Après Charlottesville : qui sont les antifas ?

Les propos de Donald Trump tirant un trait d’égalité entre antiracistes et suprémacistes blancs ont provoqué une vague d’indignation aux États-Unis. Pour le « Washington Post », l’historien Mark Bray explique en effet pourquoi il n’est pas possible de dire ça et rappelle ce qu’est l’antifascisme contemporain.

Tiré de Mediapart.

La traduction de la tribune de Mark Bray ci-dessous permet une mise au point loin d’être inutile. Non, antifascistes et fascistes ce n’est pas pareil. Oui, se battre pour l’égalité des droits c’est bien différent, fondamentalement, que de promouvoir la haine raciale. Et il n’y a pas qu’aux États-Unis qu’il est nécessaire de préciser cela.

Qui sont les antifas ?

Le président Trump a renvoyé dos à dos antifas et suprémacistes blancs.

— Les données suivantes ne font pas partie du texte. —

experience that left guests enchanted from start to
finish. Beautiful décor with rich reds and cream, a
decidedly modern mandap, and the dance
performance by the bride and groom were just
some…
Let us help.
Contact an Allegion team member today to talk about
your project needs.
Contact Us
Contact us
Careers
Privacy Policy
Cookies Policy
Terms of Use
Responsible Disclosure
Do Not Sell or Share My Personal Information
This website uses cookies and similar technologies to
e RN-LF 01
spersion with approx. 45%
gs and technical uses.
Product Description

Voici pourquoi il a tort.

Ce lundi [14 août], le président Trump capitulait devant l’exigence d’une large part de la population pour qu’il se démarque de ses propos sur la responsabilité de « plusieurs côtés » à Charlottesville et dénonce explicitement le nationalisme blanc. « Le racisme c’est le mal », semblait-il concéder à contre-cœur, « ce qui inclut le Ku-Klux-Klan, les néo-nazis et suprémacistes blancs ».

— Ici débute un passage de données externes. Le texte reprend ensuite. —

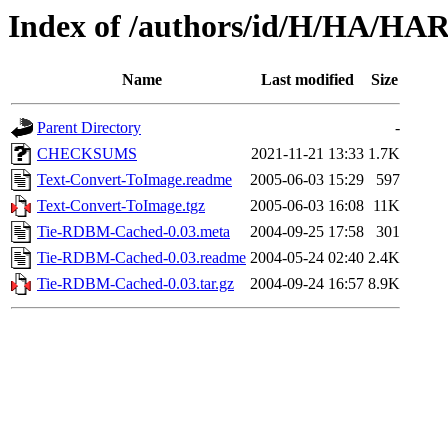
Index of /authors/id/H/HA/HA
Name
Last modified
Size
Parent Directory
-
CHECKSUMS
2021-11-21 13:33
1.7K
Text-Convert-ToImage.readme
2005-06-03 15:29
597
Text-Convert-ToImage.tgz
2005-06-03 16:08
11K
Tie-RDBM-Cached-0.03.meta
2004-09-25 17:58
301
Tie-RDBM-Cached-0.03.readme
2004-05-24 02:40
2.4K
Tie-RDBM-Cached-0.03.tar.gz
2004-09-24 16:57
8.9K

Un jour plus tard cependant, Trump faisait volte-face en précisant qu’il y avait « des gens très bien » au rassemblement suprémaciste et qu’il fallait « blâmer les deux côtés », y compris la prétendue « alt-left » antifa.

Après avoir fait les gros-titres en février dernier lorsqu’ils et elles avaient empêché le meeting du provocateur d’extrême droite Milo Yannopoulos de se tenir à l’Université de Berkeley en Californie, les antifascistes ont à nouveau captivé l’opinion publique en s’affrontant aux fascistes réunis lors du rassemblement suprémaciste « Unite the Right » à Charlottesville.

Mais qu’est-ce que l’antifascisme ? Et d’où vient-il ? Le militantisme antifasciste ou « antifa » (prononcer AN-tifa) s’inscrit au sein de la famille politique d’extrême gauche, acquise à la révolution sociale, et dont l’action se concentre sur le combat contre l’extrême droite. Ses adhérent.es sont pour l’essentiel des communistes, socialistes* ou anarchistes qui refusent de s’en remettre à la police ou à l’État pour stopper l’avancée du suprémacisme blanc. À l’inverse ils et elles s’appuient sur une opposition populaire au fascisme telle qu’elle s’est exprimée à Charlottesville.

S’il y a des groupes antifascistes dans le monte entier, on ne peut pas parler en soi d’une internationale « antifa » organisée. Ni une idéologie comme le socialisme, ni une simple tactique comme le piquet de grève, l’antifascisme est un militantisme spécifique. Les antifas se regroupent au sein de collectifs anti-racistes autonomes qui surveillent et traquent les activités des néo-nazis locaux. Ils les rendent alors publiques auprès de leurs voisins ou de leurs employeurs, mènent des campagnes d’éducation populaire, soutiennent les migrant.es et réfugié.es, font pression sur les lieux qui accueillent les initiatives suprémacistes afin de les faire annuler.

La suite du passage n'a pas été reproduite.